After Abortion Care: Why Churches Need to Care for the Post-Abortive Woman

1 in 4 pregnancies end in an abortion decision, a statistic that is no different whether you look inside or outside the church. Whatever the reason a woman has for having an abortion, the mental, physical, spiritual and emotional strains of the decision can result in repercussions for years to come. Whether it be triggers that remind her of the event or physical and emotional struggles that eventually come to light, the local church can (and should) be a place of safety where women receive grace and loving care to help them work through their struggle. In this fifth and final post in a series on Maternal Mental Health, I have asked Cheryl Dudek, Director of Programs at the Laurel Pregnancy Center in Laurel, MD who leads the After Abortion Care and Education Program to share on this topic.

 

Can you briefly tell us what you do and a little bit about how you came into your current role?

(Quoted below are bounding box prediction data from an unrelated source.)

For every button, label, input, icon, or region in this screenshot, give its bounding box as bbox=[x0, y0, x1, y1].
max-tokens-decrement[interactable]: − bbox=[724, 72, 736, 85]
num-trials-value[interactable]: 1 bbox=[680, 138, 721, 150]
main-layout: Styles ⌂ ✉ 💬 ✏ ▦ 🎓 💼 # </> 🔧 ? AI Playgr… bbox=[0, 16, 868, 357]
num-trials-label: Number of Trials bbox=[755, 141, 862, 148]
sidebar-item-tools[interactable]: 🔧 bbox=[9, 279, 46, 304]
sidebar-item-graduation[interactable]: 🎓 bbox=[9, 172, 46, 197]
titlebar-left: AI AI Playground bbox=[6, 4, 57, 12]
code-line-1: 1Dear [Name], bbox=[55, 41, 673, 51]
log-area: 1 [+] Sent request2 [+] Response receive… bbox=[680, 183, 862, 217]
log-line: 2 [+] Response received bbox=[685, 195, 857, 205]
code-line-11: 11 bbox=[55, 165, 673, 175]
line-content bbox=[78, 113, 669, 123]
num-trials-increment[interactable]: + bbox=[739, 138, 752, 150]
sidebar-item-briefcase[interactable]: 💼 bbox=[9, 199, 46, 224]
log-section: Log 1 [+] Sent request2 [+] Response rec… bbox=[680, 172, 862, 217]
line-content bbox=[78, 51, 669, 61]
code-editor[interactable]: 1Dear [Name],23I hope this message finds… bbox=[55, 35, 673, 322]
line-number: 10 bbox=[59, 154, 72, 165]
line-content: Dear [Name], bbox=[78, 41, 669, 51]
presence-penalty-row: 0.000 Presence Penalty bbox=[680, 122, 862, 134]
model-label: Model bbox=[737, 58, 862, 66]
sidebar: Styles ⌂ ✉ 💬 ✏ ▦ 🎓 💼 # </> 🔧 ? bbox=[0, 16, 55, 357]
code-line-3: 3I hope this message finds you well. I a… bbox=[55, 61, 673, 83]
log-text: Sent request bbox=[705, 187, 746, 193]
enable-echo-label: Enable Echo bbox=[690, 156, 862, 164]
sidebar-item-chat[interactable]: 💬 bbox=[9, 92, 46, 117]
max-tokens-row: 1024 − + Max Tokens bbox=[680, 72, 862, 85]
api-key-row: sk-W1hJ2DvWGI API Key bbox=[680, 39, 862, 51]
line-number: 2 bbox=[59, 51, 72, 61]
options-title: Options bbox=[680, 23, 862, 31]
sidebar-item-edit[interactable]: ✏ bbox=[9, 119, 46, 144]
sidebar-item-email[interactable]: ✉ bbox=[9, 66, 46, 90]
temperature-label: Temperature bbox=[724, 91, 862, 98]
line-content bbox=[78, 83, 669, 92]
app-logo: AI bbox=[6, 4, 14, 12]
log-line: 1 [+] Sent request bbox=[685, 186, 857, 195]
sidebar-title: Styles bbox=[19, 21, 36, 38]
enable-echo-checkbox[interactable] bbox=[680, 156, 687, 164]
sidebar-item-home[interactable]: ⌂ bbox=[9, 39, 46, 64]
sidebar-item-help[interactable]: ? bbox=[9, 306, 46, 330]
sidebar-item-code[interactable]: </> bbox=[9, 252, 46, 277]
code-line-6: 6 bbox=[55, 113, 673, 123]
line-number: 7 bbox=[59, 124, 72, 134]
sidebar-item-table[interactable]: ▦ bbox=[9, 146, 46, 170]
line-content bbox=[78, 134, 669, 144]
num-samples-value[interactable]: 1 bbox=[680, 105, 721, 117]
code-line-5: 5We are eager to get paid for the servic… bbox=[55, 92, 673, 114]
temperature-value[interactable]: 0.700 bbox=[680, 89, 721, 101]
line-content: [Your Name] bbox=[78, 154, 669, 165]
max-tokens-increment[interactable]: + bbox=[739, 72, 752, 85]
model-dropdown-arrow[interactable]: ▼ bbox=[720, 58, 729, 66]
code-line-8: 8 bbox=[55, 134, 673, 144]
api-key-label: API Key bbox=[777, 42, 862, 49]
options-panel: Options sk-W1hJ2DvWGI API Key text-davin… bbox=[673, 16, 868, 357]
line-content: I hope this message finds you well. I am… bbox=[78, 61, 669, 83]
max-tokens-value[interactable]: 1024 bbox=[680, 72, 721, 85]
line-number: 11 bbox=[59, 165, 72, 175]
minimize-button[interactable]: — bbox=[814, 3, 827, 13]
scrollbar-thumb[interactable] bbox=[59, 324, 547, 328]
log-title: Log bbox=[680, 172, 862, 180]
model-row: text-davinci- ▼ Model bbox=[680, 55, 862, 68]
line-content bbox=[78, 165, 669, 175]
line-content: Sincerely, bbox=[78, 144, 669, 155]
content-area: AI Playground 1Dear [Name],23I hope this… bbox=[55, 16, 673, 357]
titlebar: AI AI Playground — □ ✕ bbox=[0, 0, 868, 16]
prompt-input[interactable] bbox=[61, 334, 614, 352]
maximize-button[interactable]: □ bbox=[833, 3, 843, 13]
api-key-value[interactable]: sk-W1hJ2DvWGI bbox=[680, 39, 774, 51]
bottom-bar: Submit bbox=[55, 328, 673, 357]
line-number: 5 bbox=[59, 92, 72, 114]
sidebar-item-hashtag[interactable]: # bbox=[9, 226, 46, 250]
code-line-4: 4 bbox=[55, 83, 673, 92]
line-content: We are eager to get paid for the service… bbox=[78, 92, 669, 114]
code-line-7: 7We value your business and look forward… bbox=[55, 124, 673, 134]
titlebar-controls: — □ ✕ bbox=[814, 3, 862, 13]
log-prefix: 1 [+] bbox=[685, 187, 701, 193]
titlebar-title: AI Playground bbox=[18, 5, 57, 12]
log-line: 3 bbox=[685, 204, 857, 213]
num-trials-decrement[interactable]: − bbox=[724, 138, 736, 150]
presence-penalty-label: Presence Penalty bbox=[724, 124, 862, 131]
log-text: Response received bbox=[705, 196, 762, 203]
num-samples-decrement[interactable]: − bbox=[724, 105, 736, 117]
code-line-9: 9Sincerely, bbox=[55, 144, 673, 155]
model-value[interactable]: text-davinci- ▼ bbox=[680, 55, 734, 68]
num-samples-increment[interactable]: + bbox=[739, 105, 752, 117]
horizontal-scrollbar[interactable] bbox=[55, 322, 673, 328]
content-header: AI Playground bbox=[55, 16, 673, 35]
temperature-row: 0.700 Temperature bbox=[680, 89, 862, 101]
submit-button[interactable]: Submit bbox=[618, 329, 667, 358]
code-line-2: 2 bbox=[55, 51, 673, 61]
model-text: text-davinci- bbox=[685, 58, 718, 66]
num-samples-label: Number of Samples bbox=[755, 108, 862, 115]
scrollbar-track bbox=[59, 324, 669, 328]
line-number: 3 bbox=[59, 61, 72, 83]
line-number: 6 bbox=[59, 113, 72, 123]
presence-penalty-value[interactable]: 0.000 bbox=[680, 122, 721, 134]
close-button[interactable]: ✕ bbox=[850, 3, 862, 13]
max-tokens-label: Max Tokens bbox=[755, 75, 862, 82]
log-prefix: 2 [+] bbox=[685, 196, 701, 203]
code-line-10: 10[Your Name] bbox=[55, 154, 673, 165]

I have the privilege of walking alongside individuals who have been wounded by an abortion decision. The ripple effect of this loss is huge. I work with not only individuals who make the decision but with family members as well. Walking through grief as we unpack their story is holy ground and I stand in awe of what God reveals as individuals are willing to dig into their pain.

What kind of care do clients receive in the post abortive care program?

One-on-one lay counseling is usually where we begin the journey of healing.  Sharing the abortion story or stories to expose wounds is the first step. Upon this initial meeting, the options of further healing are assessed and offered (ie: continued one-on-one counseling, group support, bible studies of healing and/or grief counseling, professional counseling or medical intervention). Our hope is that one of the programs we have to offer ‘fits’ the style of healing God has wired within each one of us.

How can the church grow in its ministry and care for women in their midst who may have had an abortion?

Talk about the pain! Those who are hurting from an abortion experience do not need to be told they did something wrong; they know (there would be no ‘pain’ otherwise). Validate their pain and point them to the gospel of good news for the broken. There is not a sin that Jesus didn’t die for on the cross. To say that He didn’t cover the sin of abortion is to say that the cross wasn’t enough. 1 John tells us that if we confess our sin to God, He is faithful to forgive. We can rest in His finished work on our behalf. The hope is seeing Jesus with His arms open wide waiting for us to run and fall into them. Our faith is built as we see God bring peace where there was unrest and beauty out of ashes. Point them to HIM; the only Healer of their pain. Then seek to find a local pregnancy center or after abortion group in your area to assist with the process of recovery and healing.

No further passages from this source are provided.